Bukan keluarga sendiri, kenapa harus menggantikan kerjanya?
Bukan tanpa keluhan, tapi Nenek Zhu memang orang yang tebal muka, meski dimarahi dan disalahkan, dia mengandalkan usianya yang sudah tua, selalu mengeluh sakit pinggang atau punggung, kerja pun lambat, siapa pun tak bisa berbuat apa-apa.
Sekarang, melihat Nenek Zhu dibuat malu, semua yang pernah dirugikan merasa senang.
“Tapi ngomong-ngomong, ketua regu itu sebenarnya menyuruh pemuda Rong ngapain? Aku lihat di ladang itu tergali barisan lubang kecil, apa mereka mau mengalirkan air?”
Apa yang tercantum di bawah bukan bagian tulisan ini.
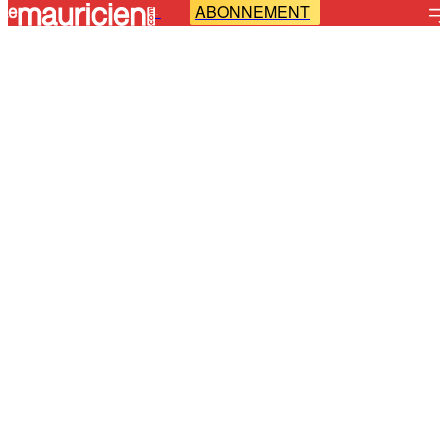
ABONNEMENT
-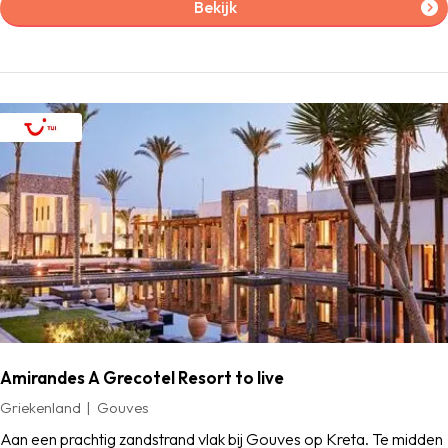
Bekijk
Amirandes A Grecotel Resort to live
Griekenland
Gouves
Aan een prachtig zandstrand vlak bij Gouves op Kreta. Te midden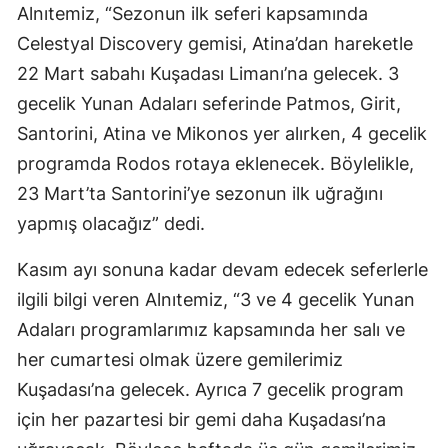
Alnıtemiz, “Sezonun ilk seferi kapsamında
Celestyal Discovery gemisi, Atina’dan hareketle
22 Mart sabahı Kuşadası Limanı’na gelecek. 3
gecelik Yunan Adaları seferinde Patmos, Girit,
Santorini, Atina ve Mikonos yer alırken, 4 gecelik
programda Rodos rotaya eklenecek. Böylelikle,
23 Mart’ta Santorini’ye sezonun ilk uğrağını
yapmış olacağız” dedi.
Kasım ayı sonuna kadar devam edecek seferlerle
ilgili bilgi veren Alnıtemiz, “3 ve 4 gecelik Yunan
Adaları programlarımız kapsamında her salı ve
her cumartesi olmak üzere gemilerimiz
Kuşadası’na gelecek. Ayrıca 7 gecelik program
için her pazartesi bir gemi daha Kuşadası’na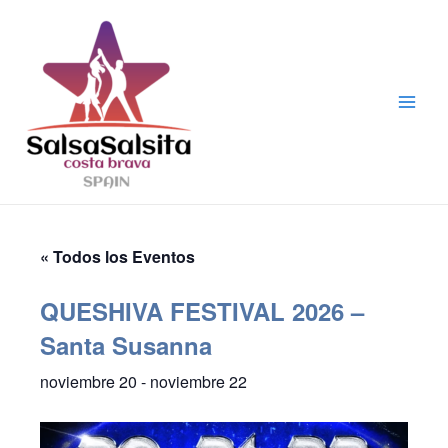
Ir
al
contenido
Main
Men
« Todos los Eventos
QUESHIVA FESTIVAL 2026 –
Santa Susanna
noviembre 20
-
noviembre 22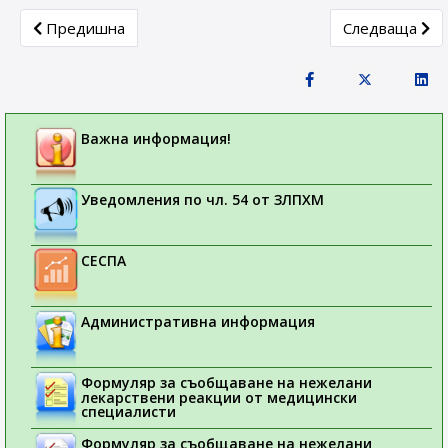
Previous article: Обществено допитване относно прилаг
Next article:
Предишна
Следваща
Важна информация!
Уведомления по чл. 54 от ЗЛПХМ
СЕСПА
Административна информация
Формуляр за съобщаване на нежелани
лекарствени реакции от медицински
специалисти
Формуляр за съобщаване на нежелани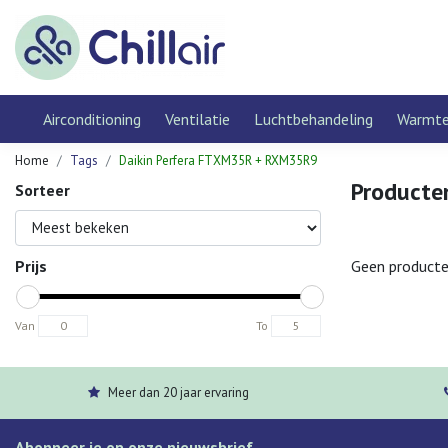
Airconditioning
Ventilatie
Luchtbehandeling
Warmt
Home
Tags
Daikin Perfera FTXM35R + RXM35R9
Producte
Sorteer
Prijs
Geen producte
Van
To
Meer dan 20 jaar ervaring
Abonneer je op onze nieuwsbrief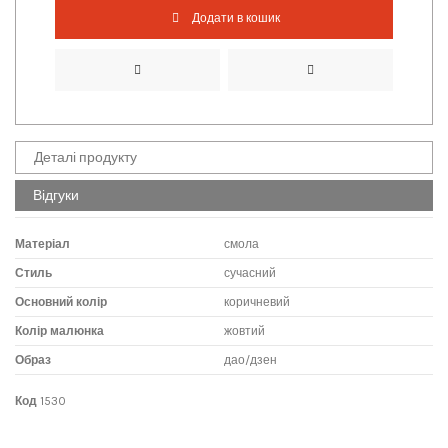
Додати в кошик
Деталі продукту
Відгуки
Матеріал
смола
Стиль
сучасний
Основний колір
коричневий
Колір малюнка
жовтий
Образ
дао/дзен
Код
1530
No reviews
Написати відгук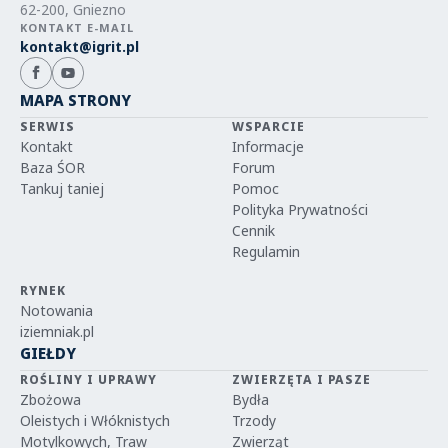
62-200, Gniezno
KONTAKT E-MAIL
kontakt@igrit.pl
MAPA STRONY
SERWIS
WSPARCIE
Kontakt
Informacje
Baza ŚOR
Forum
Tankuj taniej
Pomoc
Polityka Prywatności
Cennik
Regulamin
RYNEK
Notowania
iziemniak.pl
GIEŁDY
ROŚLINY I UPRAWY
ZWIERZĘTA I PASZE
Zbożowa
Bydła
Oleistych i Włóknistych
Trzody
Motylkowych, Traw
Zwierząt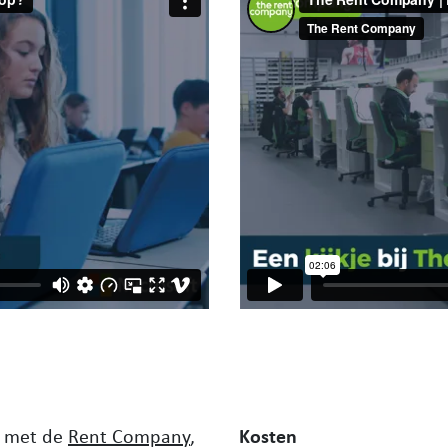
g met de
Rent Company
,
Kosten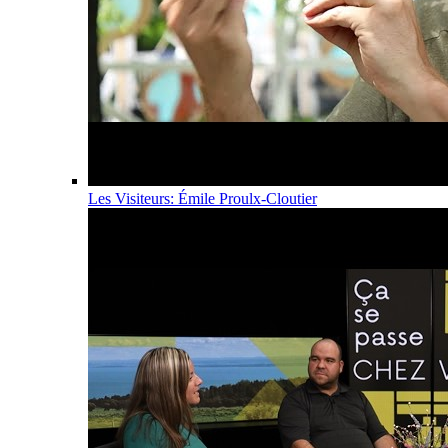
Les Visiteurs: Émile Proulx-Cloutier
Langsung saja ada yang membantah, “Mana mungkin, kalau air banyak masuk, hasil panen bisa gagal.”
“Benar-benar aneh.”
Tidak hanya orang regu yang penasaran, para pemuda di asrama juga sama penasaran.
Selain He Jiabao yang rajin kerja, baik pemuda baru maupun lama, semua ingin tahu kenapa pemuda Rong bisa tidak bekerja.
Terutama pemuda baru, selain pagi hari pertama yang tidak memperhatikan, beberapa hari berikutnya mereka melihat pemuda Rong tiap hari berjalan berkeliling di ladang bersama ketua regu kecil, hampir tidak melakukan pekerjaan nyata, hanya berbicara dan sesekali menunjuk tempat agar ketua regu kecil menggaru tanah.
Tidak seperti mereka.
Hari demi hari berlalu, hampir tidak terasa di mana pinggang mereka berada.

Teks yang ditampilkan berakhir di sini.